E quanto mais valioso seu produto, mais você pode cobrar por ele. Se isso puder ser feito num sistema de assinatura então, melhor ainda. Isso reduz o atrito inicial da dúvida sobre o valor do produto e estabiliza a receita (é muito mais fácil estimar o número de assinaturas do mês seguinte do que as vendas futuras).
Diversifique (mas mantenha o foco)
Criar um ecossistema que faça sentido é sempre saudável, seja para B2C ou B2B. Quanto mais diversidade nos seus produtos, maior a chance de atender a demanda de públicos muito diversos. Além disso, um cliente que adiciona um outro produto ao carrinho tem um risco menor de churn.
No caso da própria Atlassian, é quase assustador ver o gráfico de gastos dos clientes ao longo da vida:

Ao mesmo tempo, é normal que conforme clientes maiores entram na carteira da empresa, a gente deixe de lado os pequenos e passe a atender a demanda dos grandes.
O preço que se paga por isso pode ser alto demais para valer a pena. Esse foco nos grandes sempre significa uma perda significativa de volume, o que significa também a perda da tração inicial de impactar mais pessoas através dos clientes mais fiéis, que é essencial para o flywheel.
Além disso, é normal que se deixe os clientes grandes ditarem a direção para onde a empresa caminha.

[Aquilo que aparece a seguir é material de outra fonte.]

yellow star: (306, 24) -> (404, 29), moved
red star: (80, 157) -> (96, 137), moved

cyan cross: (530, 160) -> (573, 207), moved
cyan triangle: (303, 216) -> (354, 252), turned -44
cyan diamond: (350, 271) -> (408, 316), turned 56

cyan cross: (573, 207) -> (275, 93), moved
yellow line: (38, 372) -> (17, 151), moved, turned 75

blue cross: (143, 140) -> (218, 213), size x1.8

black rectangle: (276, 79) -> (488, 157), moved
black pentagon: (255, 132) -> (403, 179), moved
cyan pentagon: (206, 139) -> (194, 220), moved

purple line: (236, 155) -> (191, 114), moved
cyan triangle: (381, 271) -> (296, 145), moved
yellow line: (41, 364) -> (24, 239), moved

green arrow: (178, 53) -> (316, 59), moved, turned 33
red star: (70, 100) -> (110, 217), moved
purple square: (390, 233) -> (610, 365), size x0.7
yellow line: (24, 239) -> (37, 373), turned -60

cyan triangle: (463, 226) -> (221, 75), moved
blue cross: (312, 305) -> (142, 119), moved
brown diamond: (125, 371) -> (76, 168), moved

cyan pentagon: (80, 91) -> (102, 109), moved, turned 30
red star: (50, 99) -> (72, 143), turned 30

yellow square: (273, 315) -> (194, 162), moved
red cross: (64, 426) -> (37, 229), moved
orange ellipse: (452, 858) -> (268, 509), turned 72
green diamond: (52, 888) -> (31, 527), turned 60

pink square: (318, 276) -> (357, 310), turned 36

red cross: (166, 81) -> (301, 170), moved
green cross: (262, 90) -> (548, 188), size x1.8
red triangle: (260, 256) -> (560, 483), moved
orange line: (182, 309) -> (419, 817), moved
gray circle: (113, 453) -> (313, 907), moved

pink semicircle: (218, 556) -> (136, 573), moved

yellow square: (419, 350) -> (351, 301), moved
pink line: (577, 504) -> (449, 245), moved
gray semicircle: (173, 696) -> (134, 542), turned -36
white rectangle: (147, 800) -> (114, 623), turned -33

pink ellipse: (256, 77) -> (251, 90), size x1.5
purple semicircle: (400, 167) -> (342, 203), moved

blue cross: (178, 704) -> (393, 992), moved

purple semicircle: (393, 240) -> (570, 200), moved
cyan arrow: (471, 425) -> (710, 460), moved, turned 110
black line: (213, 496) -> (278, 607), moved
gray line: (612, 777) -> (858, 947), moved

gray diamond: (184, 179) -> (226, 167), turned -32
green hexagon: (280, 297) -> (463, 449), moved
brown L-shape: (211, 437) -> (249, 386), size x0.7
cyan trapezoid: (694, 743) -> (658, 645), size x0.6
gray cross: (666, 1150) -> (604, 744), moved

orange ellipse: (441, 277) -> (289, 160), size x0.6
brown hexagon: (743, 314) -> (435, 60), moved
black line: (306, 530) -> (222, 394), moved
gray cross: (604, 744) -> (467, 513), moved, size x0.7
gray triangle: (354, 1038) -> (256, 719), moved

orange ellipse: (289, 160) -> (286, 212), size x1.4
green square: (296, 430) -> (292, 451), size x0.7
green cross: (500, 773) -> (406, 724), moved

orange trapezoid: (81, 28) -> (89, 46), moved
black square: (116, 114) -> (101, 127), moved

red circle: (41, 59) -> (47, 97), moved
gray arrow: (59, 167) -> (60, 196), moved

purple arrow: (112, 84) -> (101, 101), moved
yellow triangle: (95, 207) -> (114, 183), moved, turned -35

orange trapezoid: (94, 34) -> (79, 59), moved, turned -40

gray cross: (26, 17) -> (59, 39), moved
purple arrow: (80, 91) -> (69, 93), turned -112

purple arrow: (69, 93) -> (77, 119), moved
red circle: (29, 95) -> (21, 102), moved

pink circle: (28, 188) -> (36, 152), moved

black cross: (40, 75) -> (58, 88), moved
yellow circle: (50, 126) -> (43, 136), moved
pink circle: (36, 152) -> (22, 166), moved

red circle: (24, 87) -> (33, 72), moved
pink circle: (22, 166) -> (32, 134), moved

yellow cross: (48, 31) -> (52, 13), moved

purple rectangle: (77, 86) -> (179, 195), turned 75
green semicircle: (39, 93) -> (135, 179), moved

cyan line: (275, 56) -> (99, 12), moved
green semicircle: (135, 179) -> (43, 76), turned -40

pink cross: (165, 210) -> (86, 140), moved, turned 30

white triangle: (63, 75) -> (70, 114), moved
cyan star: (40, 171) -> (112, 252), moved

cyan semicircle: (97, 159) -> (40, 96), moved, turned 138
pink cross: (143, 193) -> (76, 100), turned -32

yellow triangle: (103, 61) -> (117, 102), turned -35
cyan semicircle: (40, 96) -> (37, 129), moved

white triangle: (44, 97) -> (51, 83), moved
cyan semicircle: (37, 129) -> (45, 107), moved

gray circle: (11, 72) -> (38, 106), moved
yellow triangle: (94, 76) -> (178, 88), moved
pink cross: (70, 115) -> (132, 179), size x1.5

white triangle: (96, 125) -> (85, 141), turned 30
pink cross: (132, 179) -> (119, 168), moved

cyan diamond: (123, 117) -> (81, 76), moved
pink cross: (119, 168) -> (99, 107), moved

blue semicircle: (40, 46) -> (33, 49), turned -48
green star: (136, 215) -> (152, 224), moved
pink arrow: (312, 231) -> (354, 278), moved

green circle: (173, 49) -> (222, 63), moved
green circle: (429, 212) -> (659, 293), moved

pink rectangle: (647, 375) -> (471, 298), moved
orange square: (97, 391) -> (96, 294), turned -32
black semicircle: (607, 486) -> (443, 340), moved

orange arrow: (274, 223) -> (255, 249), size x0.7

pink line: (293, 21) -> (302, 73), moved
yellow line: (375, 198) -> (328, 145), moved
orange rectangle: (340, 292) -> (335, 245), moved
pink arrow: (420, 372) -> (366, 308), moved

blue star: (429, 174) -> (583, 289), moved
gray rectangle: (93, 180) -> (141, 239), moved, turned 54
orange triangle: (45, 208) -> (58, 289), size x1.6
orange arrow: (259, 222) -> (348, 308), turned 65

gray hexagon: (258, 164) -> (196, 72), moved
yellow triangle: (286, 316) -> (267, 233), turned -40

Isso se torna um caminho sem volta e muitas vezes é melhor abrir mão de um cliente que não se encaixa do que deixar ele moldar tudo a sua volta.
Isso nos leva ao último tópico:
Reforce o seu flywheel com os valores e propósito da empresa
Ter um time coeso, com um objetivo claro e propósito alinhado é fundamental, sempre. Muitas vezes, conforme a empresa cresce, parte da cultura muda e isso é normal. Mas o propósito não pode mudar, independente do que aconteça.
Se a base de tudo que a empresa faz se mantiver a mesma, as coisas vão dar certo. No caso da Atlassian, esse processo levou tempo (em comparação com as startups de tecnologia que nasceram e cresceram absurdamente nos últimos anos). Mas ele só aconteceu porque o propósito sempre foi o mesmo: garantir que a experiência dos usuários seja sempre a melhor possível.